When I was a student at Tulane, there was a story (possibly apocryphal) that illustrates how medical education used to occur. The Endocrine Clinic (a training clinic for Internal Medicine residents) at Tulane used to take care of a lot of patients with overactive thyroids. They would place them on medication (Propylthiouracil, expensive, had to take three times a day) and monitor them roughly every 2 months from signs of worsening or problems with the medication. One Christmas break, the surgery residents broke into the clinic, pulled the charts of all of the patients on this medication, and called them to ask if they were interested in having an operation that would eliminate the need for this medication (but possibly lead to the need for thyroid replacement therapy). After the clinics reopened, many of these patients came back for their follow-up with a fresh scar from their thyroidectomy. The chairman of Medicine, a clinical giant named C. Thorpe Ray, went into the Dean’s office and proceeded to rant loudly about the surgeons. The chairman of Surgery, called in special for the occasion, let Dr. Ray rant. When asked for his response, he answered simply: “The boys need thyroids.”

This had been the training philosophy in medicine since the model for modern medical training was established following the Flexner Report. Learners were placed in large hospitals and practiced on folks who needed care. Folks in need went to the large hospitals to get care. Some folks might get care they didn’t need or want but… the boys needed thyroids.

Medical training, though, is changing.

A new report from the AAMC provides the results of a 2010 survey of member institutions to determine how attributes of the patient-centered medical home are being incorporated into the clinical education environment.  While few studies have examined how medical homes have been integrated into teaching settings, “Moving the Medical Home Forward: Innovations in Primary Care Training and Delivery,” offers examples of seven medical schools successfully delivering patient-centered care to their communities.  The report also discusses the challenges and opportunities in the post-health care reform era for medical schools and teaching hospitals to develop new ways to train physicians and improve the health of the public.

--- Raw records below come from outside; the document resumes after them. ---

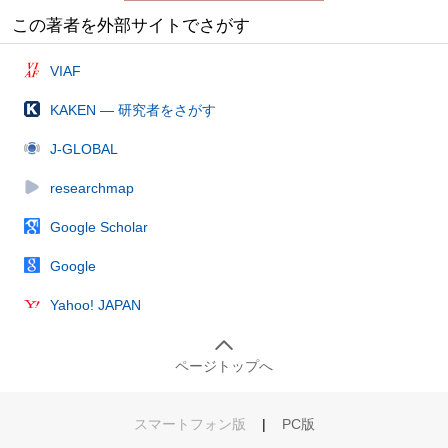
この著者を外部サイトでさがす
VIAF
KAKEN — 研究者をさがす
J-GLOBAL
researchmap
Google Scholar
Google
Yahoo! JAPAN
ページトップへ
スマートフォン版
|
PC版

And now Tulane offers community-based training at several Federally Qualified Community Health Centers across the city (from the AAMC report)

While training in an NCQA-recognized patient-centered medical home has profoundly affected the resident ambulatory experience, (there is currently a waiting list of residents who wish to train at Covenant House) their exposure to innovation extends outside the health center walls. The team has partnered with numerous local nonprofit civic and religious groups in efforts to “get our tentacles into the community,” and allow faculty, residents, and medical students to train community health workers through culturally sensitive care management programs. Faculty have noted the quick ability with which residents become “savvy” with the resources available to the community, and, as indicated by Dr. Price Haywood: “Residents play a key role in helping patients negotiate the community.”

A far cry from the boys needing thyroids.